**THE PROBLEM**
Match on the string "duration" in the entries below and return every matching line.

**DATA TO EXAMINE**

┏━━

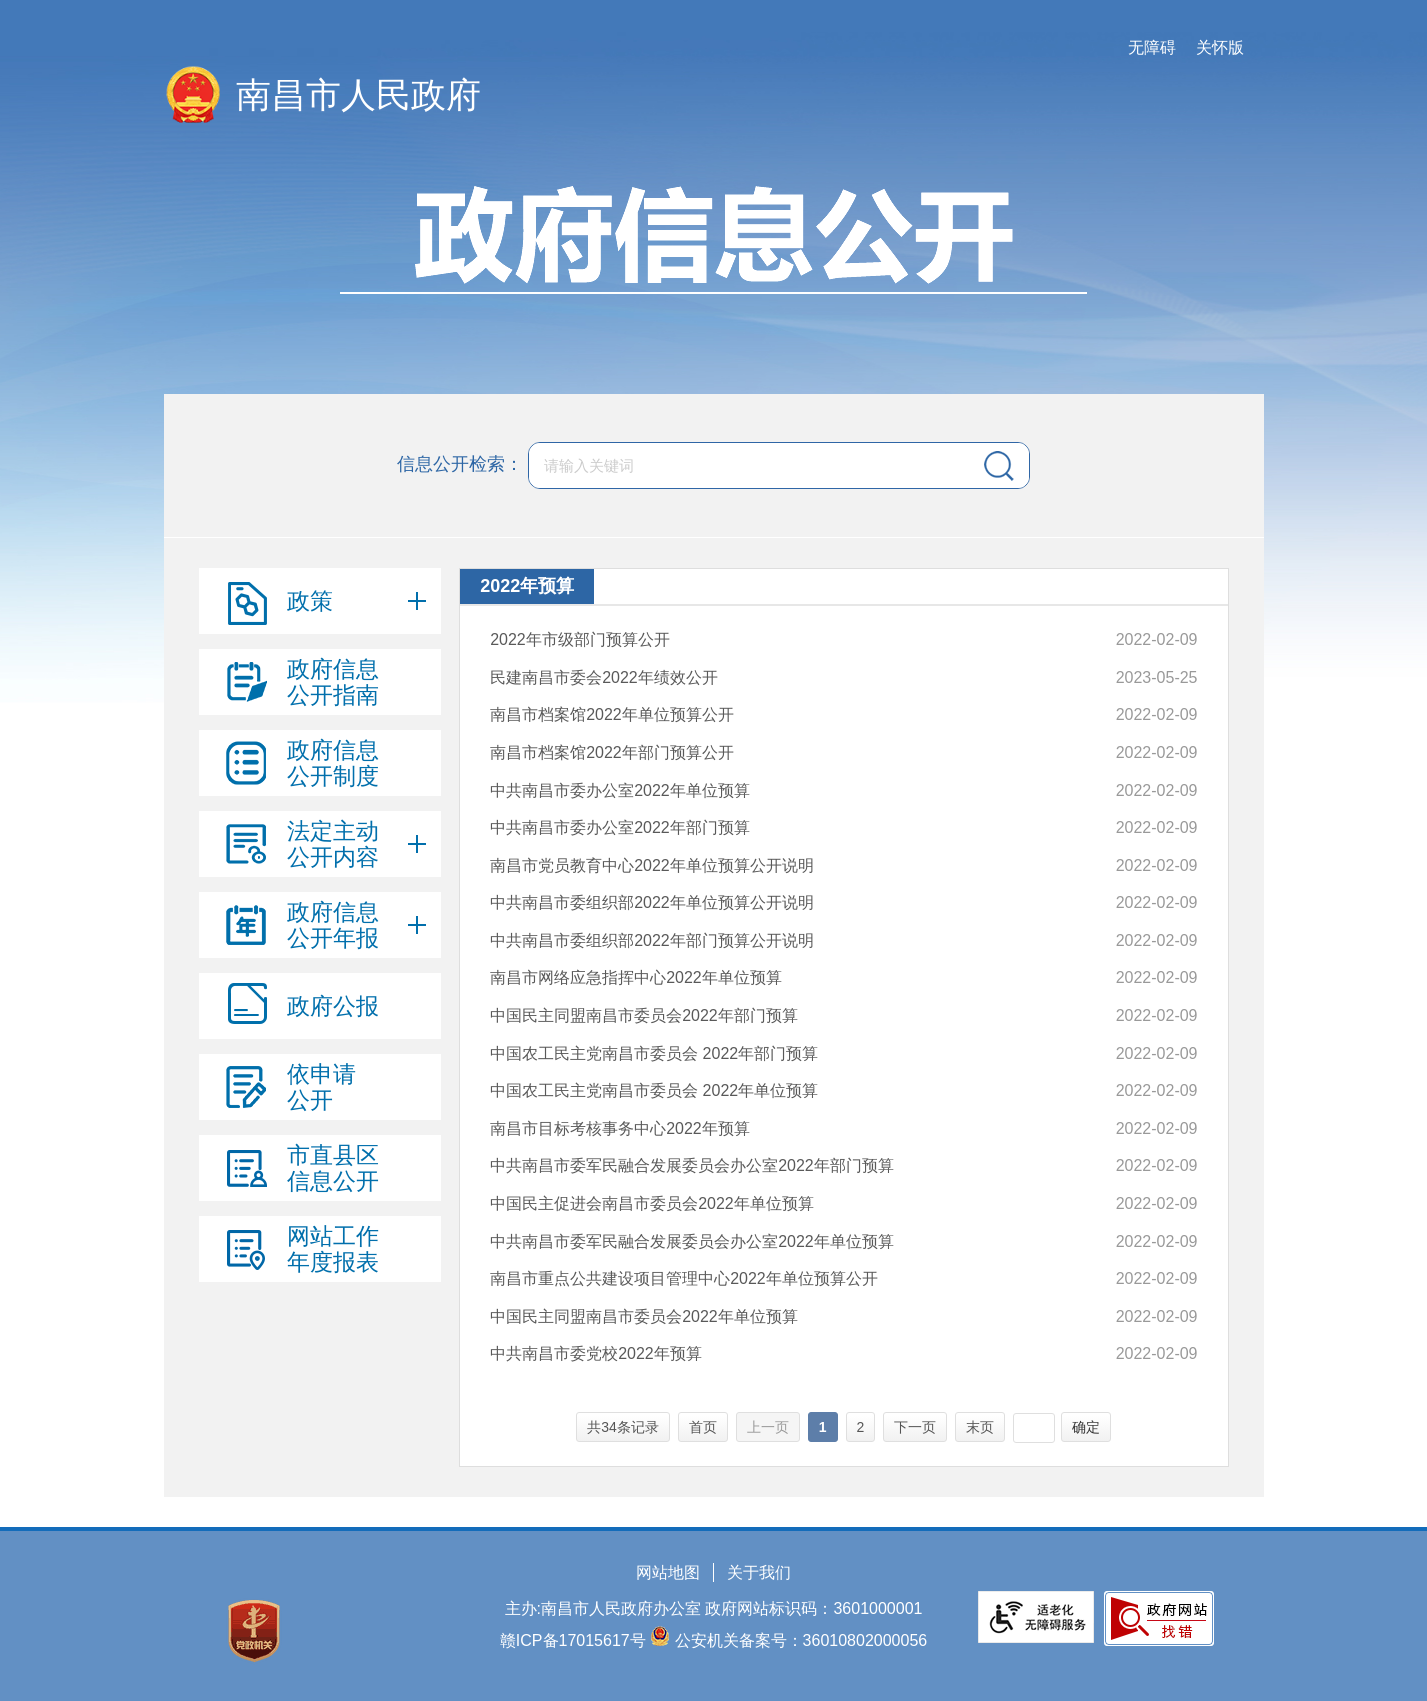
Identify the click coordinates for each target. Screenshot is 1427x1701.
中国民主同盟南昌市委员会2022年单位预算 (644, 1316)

┗━━
┏━━

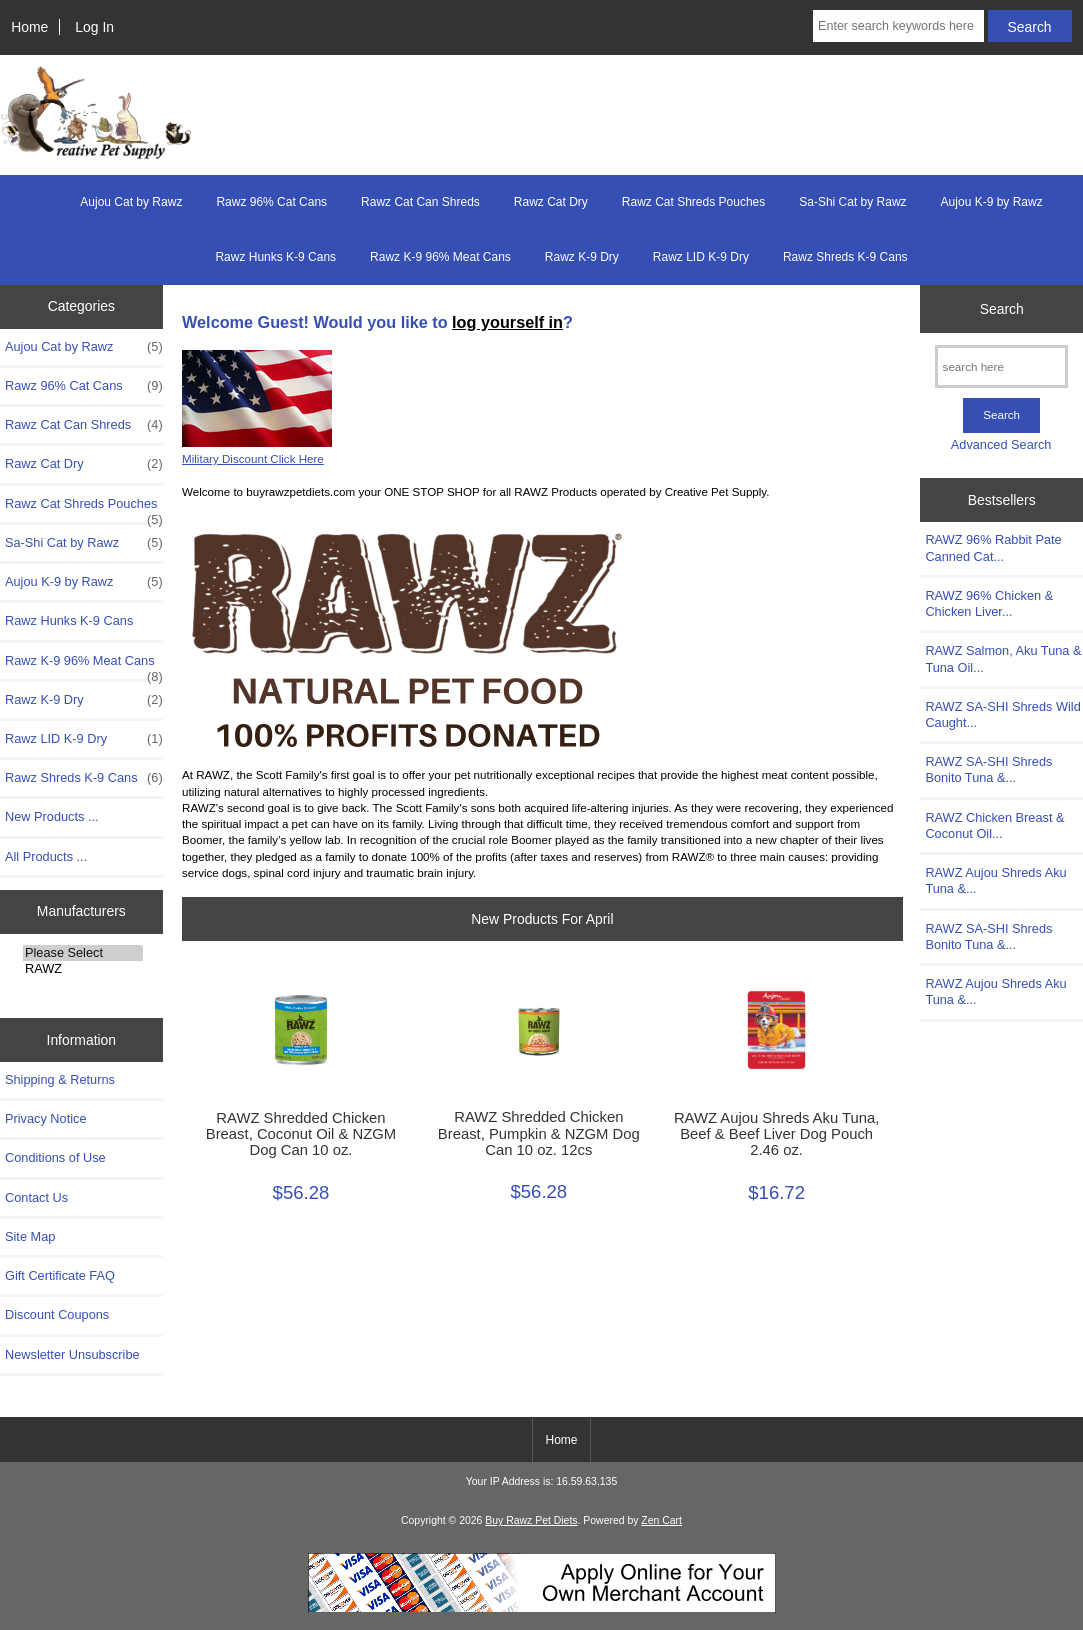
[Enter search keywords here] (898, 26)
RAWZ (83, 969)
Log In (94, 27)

┗━━
┏━━

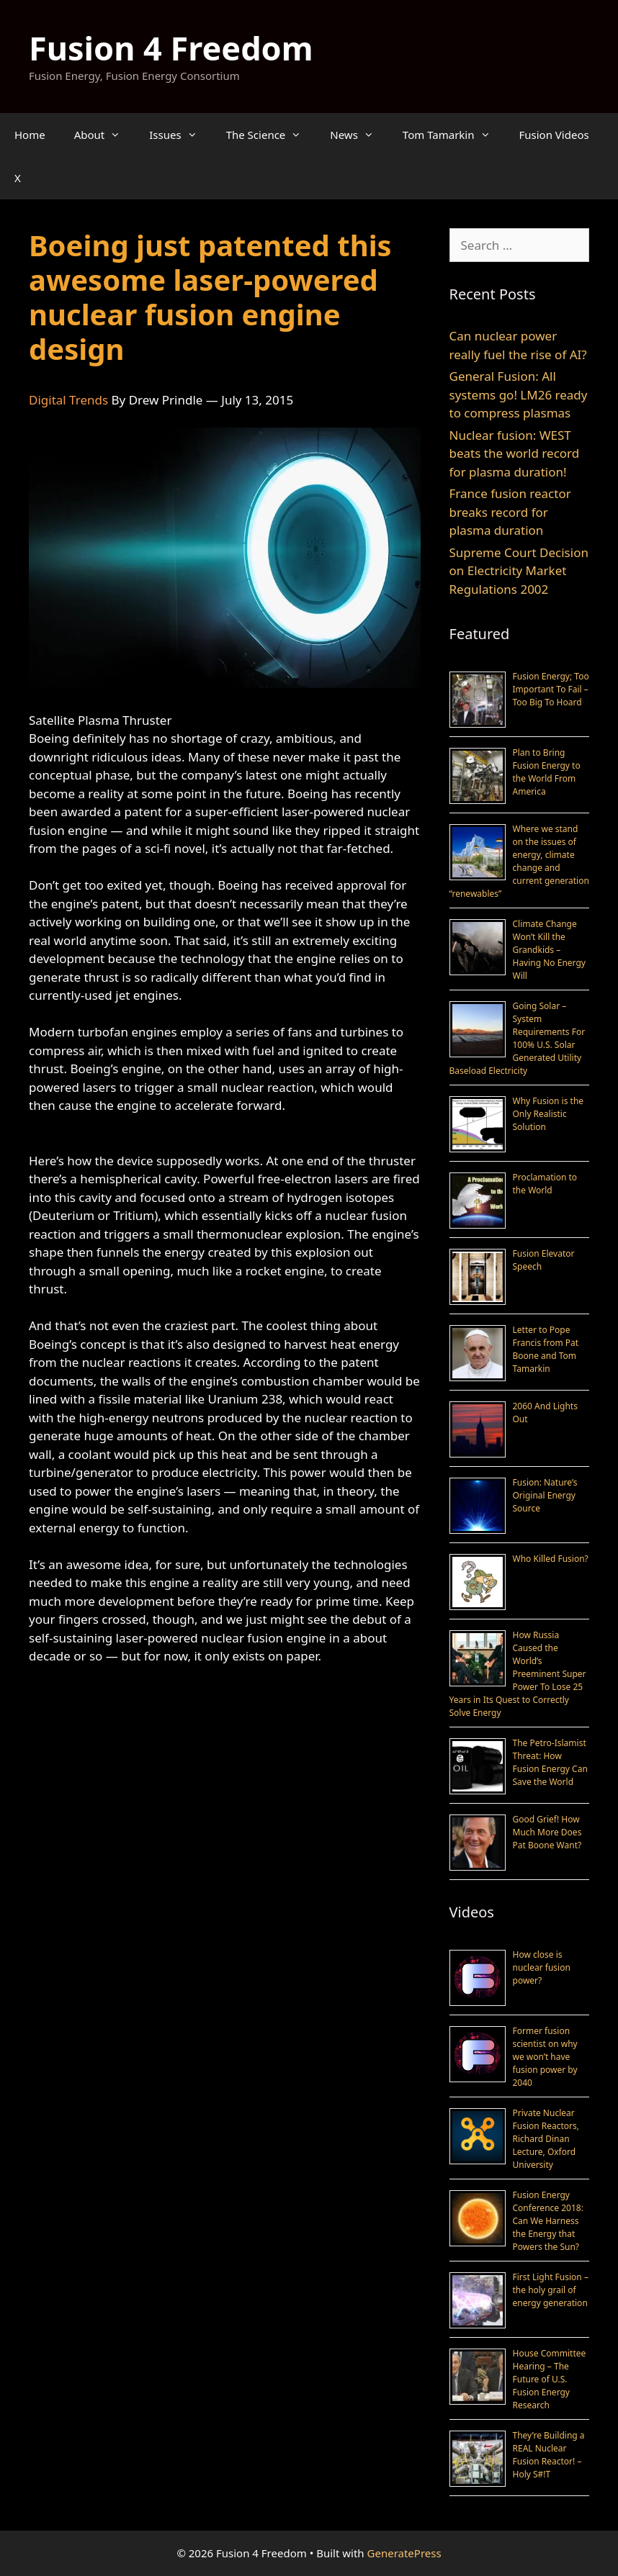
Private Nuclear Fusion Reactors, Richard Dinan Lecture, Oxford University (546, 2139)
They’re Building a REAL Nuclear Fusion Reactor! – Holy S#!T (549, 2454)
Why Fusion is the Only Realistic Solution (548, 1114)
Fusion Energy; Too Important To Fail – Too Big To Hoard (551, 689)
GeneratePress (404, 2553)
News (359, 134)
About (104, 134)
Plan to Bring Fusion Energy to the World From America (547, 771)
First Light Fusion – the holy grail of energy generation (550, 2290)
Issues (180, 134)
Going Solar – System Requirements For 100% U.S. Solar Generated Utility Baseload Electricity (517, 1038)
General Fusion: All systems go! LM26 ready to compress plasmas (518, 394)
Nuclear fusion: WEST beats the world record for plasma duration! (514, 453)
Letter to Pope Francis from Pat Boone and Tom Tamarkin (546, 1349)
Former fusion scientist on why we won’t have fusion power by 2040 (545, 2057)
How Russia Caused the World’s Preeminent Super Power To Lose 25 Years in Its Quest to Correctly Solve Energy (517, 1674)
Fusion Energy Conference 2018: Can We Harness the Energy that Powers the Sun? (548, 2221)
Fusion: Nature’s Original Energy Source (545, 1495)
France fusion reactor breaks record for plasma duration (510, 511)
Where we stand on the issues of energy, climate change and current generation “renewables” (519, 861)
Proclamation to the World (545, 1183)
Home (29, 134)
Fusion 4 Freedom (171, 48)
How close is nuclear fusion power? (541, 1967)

┗━━

**RESULT BELOW**
Nuclear fusion: WEST beats the world record for plasma duration! (514, 453)
France fusion reactor breaks record for plasma duration (510, 511)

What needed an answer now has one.